2) I know this is way outside the box but I still like it. If a player goes to the pros when he still has eligibility left, he should be able to come back to college at the conclusion of his contract, after he is cut, etc. to get his degree and work on his game for a second or even a third attempt to make it in the NBA. The colleges have functioned as a sort of minor league farm system for the NBA and NFL. In a farm system, guys who aren't ready yet are sent back down. Injured guys play in the minors on injury rehab. A non-athlete can leave school for a job and alter come back to get a law degree and become a lawyer. Why can't we take back guys who left early and let them play out their eligibility? We could replace Tyler Ennis with Jonny Flynn. It's not something we are used to but does that make it a bad idea?
Meanwhile the talent level in college has dissipated. Comparing this year's "gang that couldn't shoot straight" Syracuse team, (which was still able to win 25 games in a row) to the teams of a generation ago when we flew down the court and scored 80-90 points a game is depressing. We used to have the "Pearl Washington Era" followed by the "Sherman Douglas Era". Now we have the "Michael Carter-Williams Year" followed by the "Tyler Ennis Year" followed, probably, by the "Kaleb Joseph Era".
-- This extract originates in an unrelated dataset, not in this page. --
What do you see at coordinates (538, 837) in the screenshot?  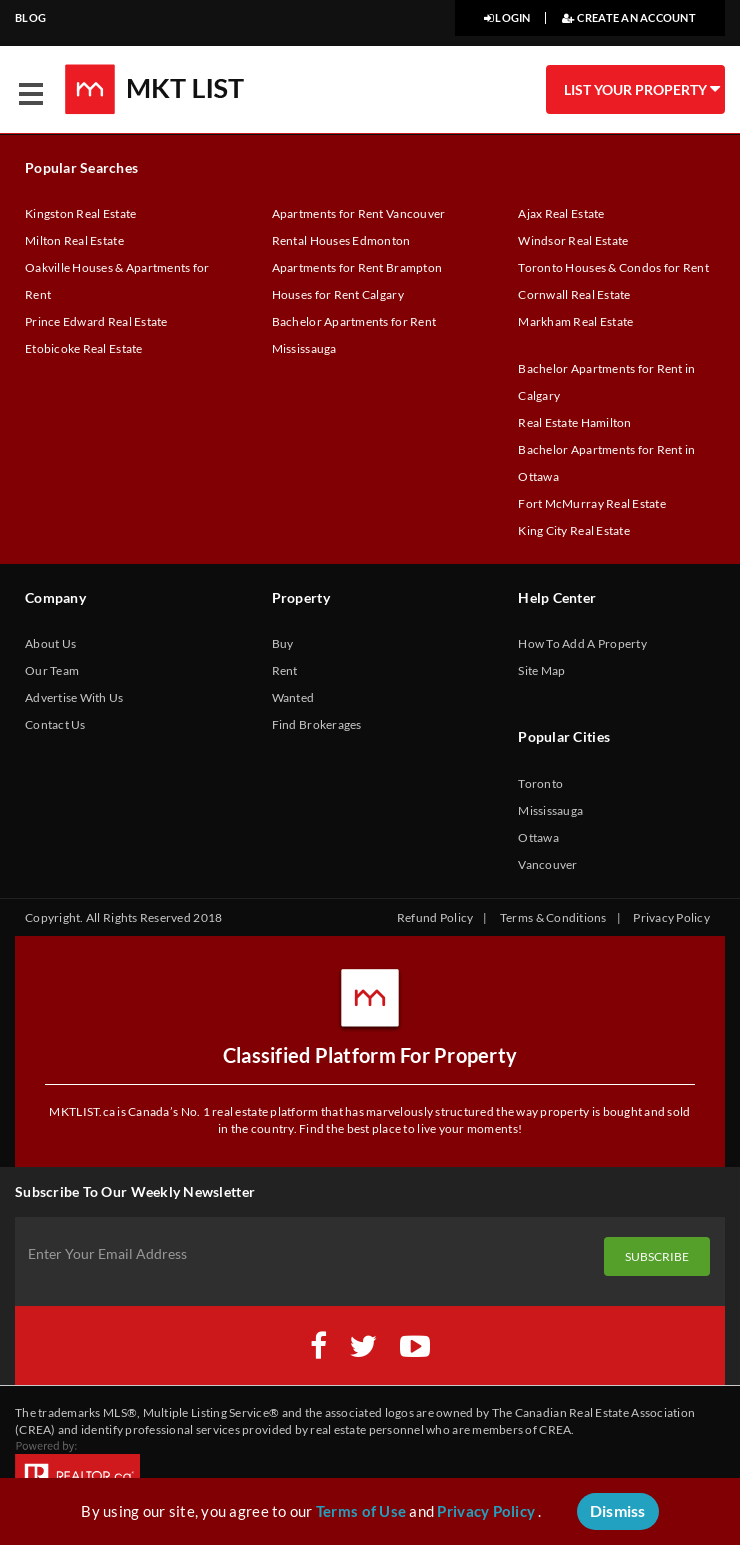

One wonders if the thought occurred to MCW this year that he might have enjoyed quarterbacking a team that won 25 in a row in college more than and NBA team that lost 25 in a row. I guess we know the answer but I'll be he wondered about it. Did any of our other "jumpers" ever regret it? Pearl Washington recent said he did. But what can you do about it years later?
The NBA makes the rules about when and how players can enter their league. But ti doesn't mean the colleges can do anything to negate the talent drain and give players more options than they have. They have eligibility rules, too. Here are two things the NCAA could do:
1) Allow players to get drafted without losing their amateur status. Both the NFL and NBA drafted players as undergraduates years ago and I have some old preseason magazines stating things like "when he leaves college, he'll play for the Cleveland Browns, who drafted him". Larry Bird was drafted by the Celtics before his last year at Indiana State. A player should have the option of returning to his college team, if he has eligibility left, until he actually signs a pro contract. Didn't Manhattan just take back Steve Masiello as coach when the South Florida job fell through? Can we do the same for a player who didn't get drafted where he had hoped to or don't get a contract offer they like?
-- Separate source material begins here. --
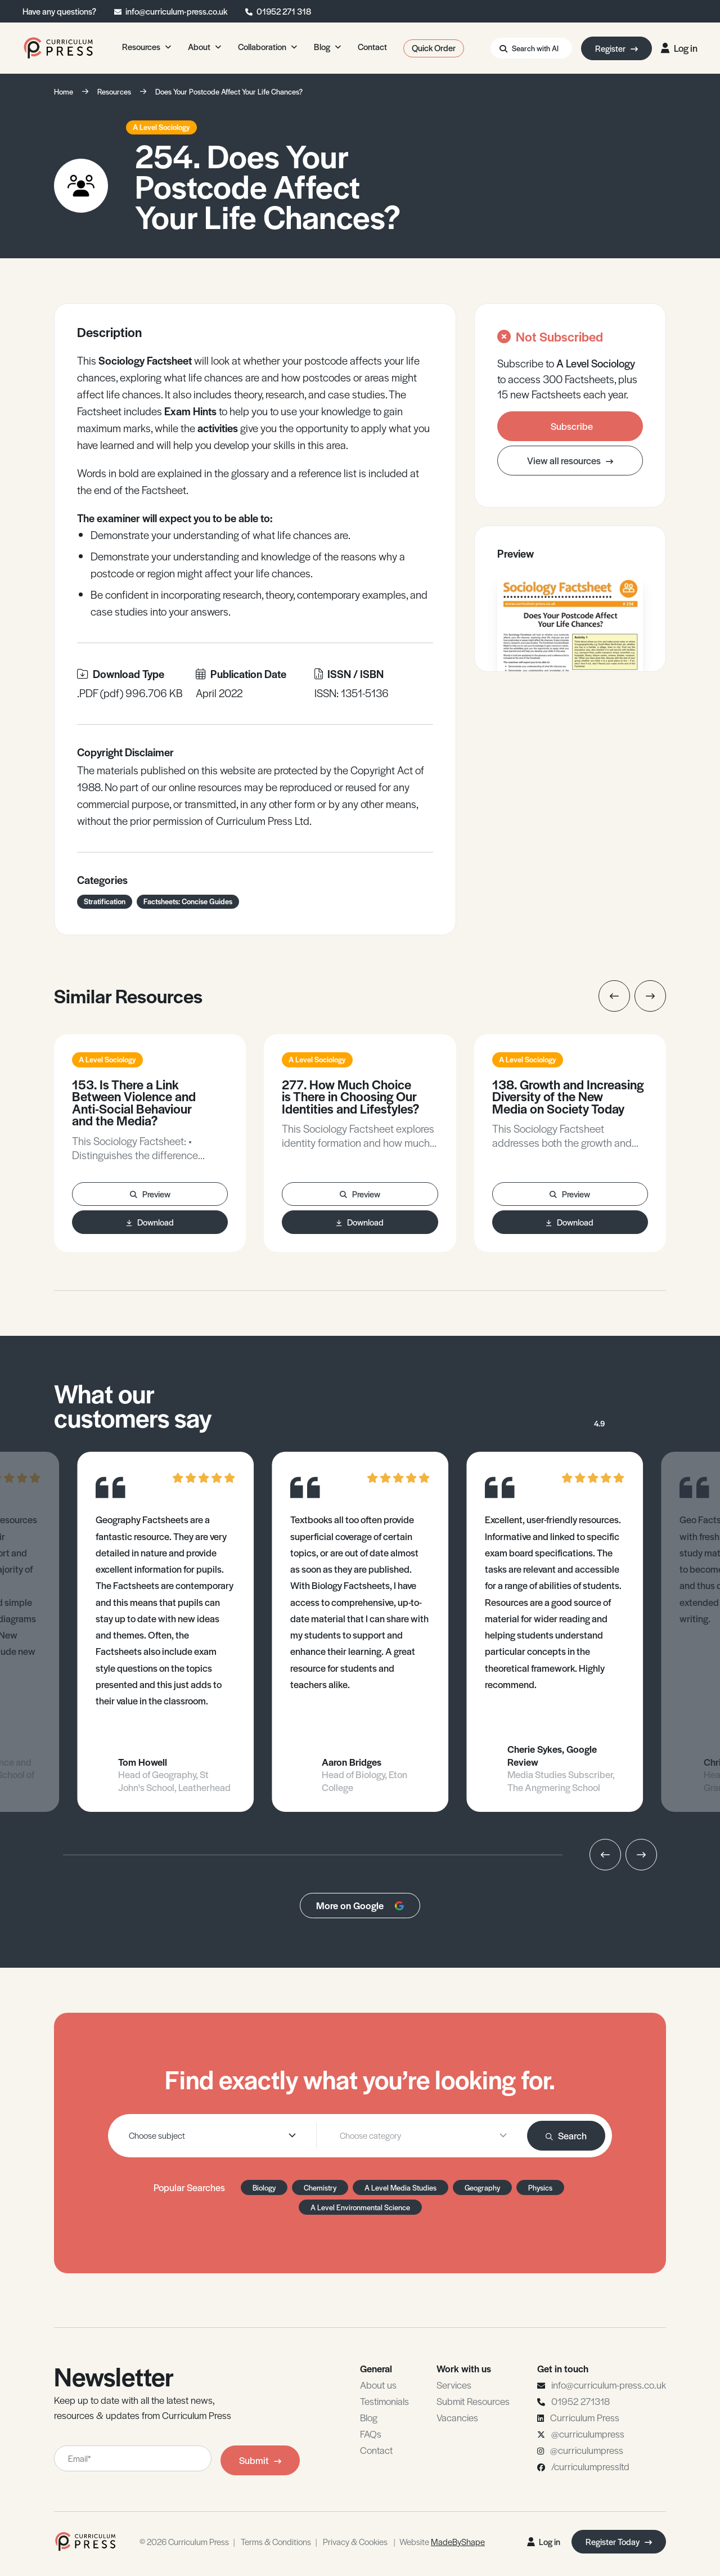 This screenshot has width=720, height=2576. I want to click on Contact, so click(376, 2450).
2) I know this is way outside the box but I still like it. If a player goes to the pros when he still has eligibility left, he should be able to come back to college at the conclusion of his contract, after he is cut, etc. to get his degree and work on his game for a second or even a third attempt to make it in the NBA. The colleges have functioned as a sort of minor league farm system for the NBA and NFL. In a farm system, guys who aren't ready yet are sent back down. Injured guys play in the minors on injury rehab. A non-athlete can leave school for a job and alter come back to get a law degree and become a lawyer. Why can't we take back guys who left early and let them play out their eligibility? We could replace Tyler Ennis with Jonny Flynn. It's not something we are used to but does that make it a bad idea?